[Python-ideas] A better (simpler) approach to PEP 505
Steven D'Aprano
steve at pearwood.info
Mon Jul 23 21:08:37 EDT 2018
On Mon, Jul 23, 2018 at 01:55:48PM -0400, David Mertz wrote:
> On Mon, Jul 23, 2018 at 1:28 PM Steven D'Aprano <steve at pearwood.info> wrote:
>
> > There's the first bug right there. foo.bar.blim ought to raise
> > AttributeError, since there is no blim attribute defined on foo.bar.
> >
>
> Note my observation that this is deliberately different semantics. I want
> to solve the underlying need, not simply emulate the less useful semantics
> of PEP 505.
I know that "laziness and hubris" are virtues in a programmer, but the
PEP authors describe use-cases where *testing for None* is precisely the
semantics wanted. What are your use-cases for greedily swallowing
AttributeError?
Before telling the PEP authors that they have misunderstood their own
uses-cases and that their need isn't what they thought (coalescing None)
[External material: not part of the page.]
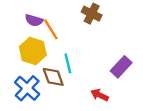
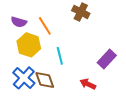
purple semicircle: (34, 20) -> (19, 22), moved
brown diamond: (53, 77) -> (45, 80), moved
but something radically different which they have already explicitly
rejected (suppressing AttributeError), you better have some damn
compelling use-cases.
"Laziness and hubris" are supposed to be virtues in programmers, but
when you insist that people have their own use-cases wrong, and that the
designers of C#, Dart and Swift made a serious mistake introducing this
feature, you ought to back it up with more than just an assertion.
[...]
> It does look like PyMaybe does much of what I'm thinking of. I didn't
> think my toy was the first or best implementation.
Are you aware that the PEP includes pymaybe as a rejected idea?
> > But we aren't entering such a world, at least not in PEP 505. Attribute
> > access can fail.
> > spam.eggs = 42
> > spam?.eggs?.upper
> > is still going to raise AttributeError, because eggs is not None, it is an
> > int, and ints don't have an attribute "upper".
>
> True enough. But it's extremely difficult to imagine a real-world case
> where those particular semantics are actually particularly useful.
You can't imagine why it would be useful to NOT suppress the exception
from a coding error like trying to uppercase an int.